Re: 自殺サイト『ゲートキーパー』 ( No.28 )
日時: 2012/06/30 09:59
名前: 羽月リリ ◆PaaSYgVvtw (ID: iP.8TRIr)
参照: やばす。話が詰まってきたぞ。

No.12

「 …はい。分かったよ」
 それまで一心不乱にノートパソコンを睨んでいた上弓が伸びをしながら言った。

「これ、見て」

 ノートパソコンを黎の方へ向けてくる。
 黎がそれを覗き込むと、一枚の写真が写し出されていた。

「依頼してきたのはこいつ、欅潤。隣街の高校二年生」
「けやき…じゅん——って、面白い名前ですね。漢字で書くと二文字だし」
「そんなことどうでも良いだろ」

 上弓の呆れたような突っ込みを聞きながら、黎はパソコンに映し出された写真をまじまじと見た。

 短めの黒髪に、眼鏡をしている少年。
 気が弱そうで、頼りない印象を受ける。

「 …まぁ、うん、そんだけ。じゃー、オレは寝るから」

 欠伸をして、部屋を出ていく上弓に「おやすみなさい」と言う。

 しかし、まだ午後七時前だ。

 一体どんな生活をしているのだろう?

 そう思いながら、黎も部屋を出て、古いアパートの二階へ上がり、一番奥の部屋へ入る。
 黎はこのコーポ・テオティワカンに一人で住んでいるのだ。
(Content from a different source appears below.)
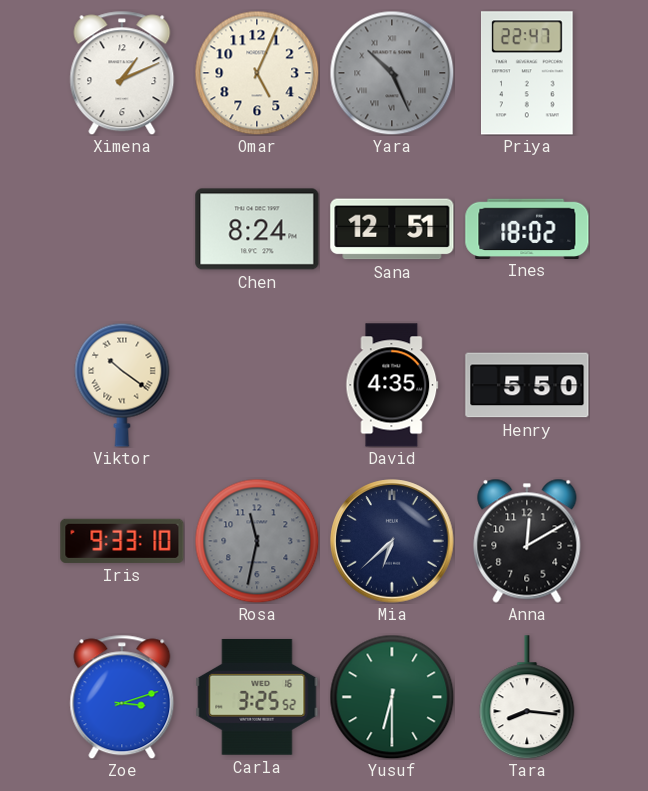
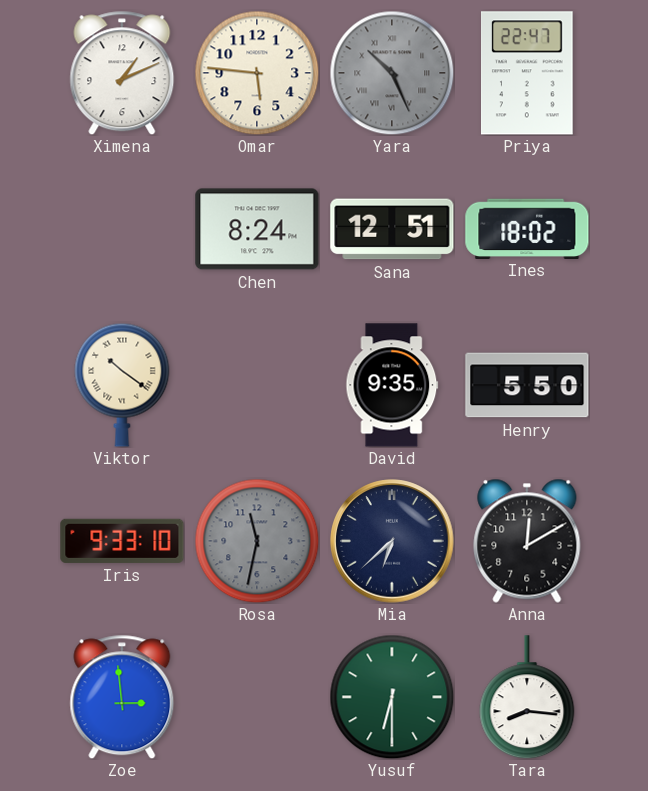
Omar: 5:04 -> 5:46
David: 4:35 -> 9:35
Zoe: 3:12 -> 2:59
Carla: 3:25 -> none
上弓もこのアパートに住んでいる。
 ちなみに、大家は漆だ。

「飯作らねぇと… 」
 呟いて、黎はふと思った。

 ——漆さん、まだ帰ってない。

 まぁ、彼女のことだから心配はないだろうが。

 小さな台所で夕飯の準備をする。
 今日の夕飯は焼きそばだ。

 台所に焼きそばの良い香りが広がる。

「…あー、作りすぎたな…」

 皿に盛り付けた焼きそばを見て、黎は班眼で呟いた。
 一人で食べるのには少々多すぎる。

 その時、下で物音がした。多分、漆が帰ってきたのだろう。

「 …——」

 黎はふと考えた後、焼きそばを盛った皿を持ち、部屋を出た。

「漆さん、焼きそば食べますか?」
 古いドアをノックする。

「開けますよ?」
 返事がないが、黎はドアを開け、中へ入った。

「何、勝手に入ってんだよ」
 漆が少々不機嫌気味に言ってくる。

 しかし、黎は気にせずに言った。
「焼きそば作ったんです。一緒に食べましょうよ」

 漆は渋い表情をしたが、彼女の前に焼きそばを置き、にっこり笑った。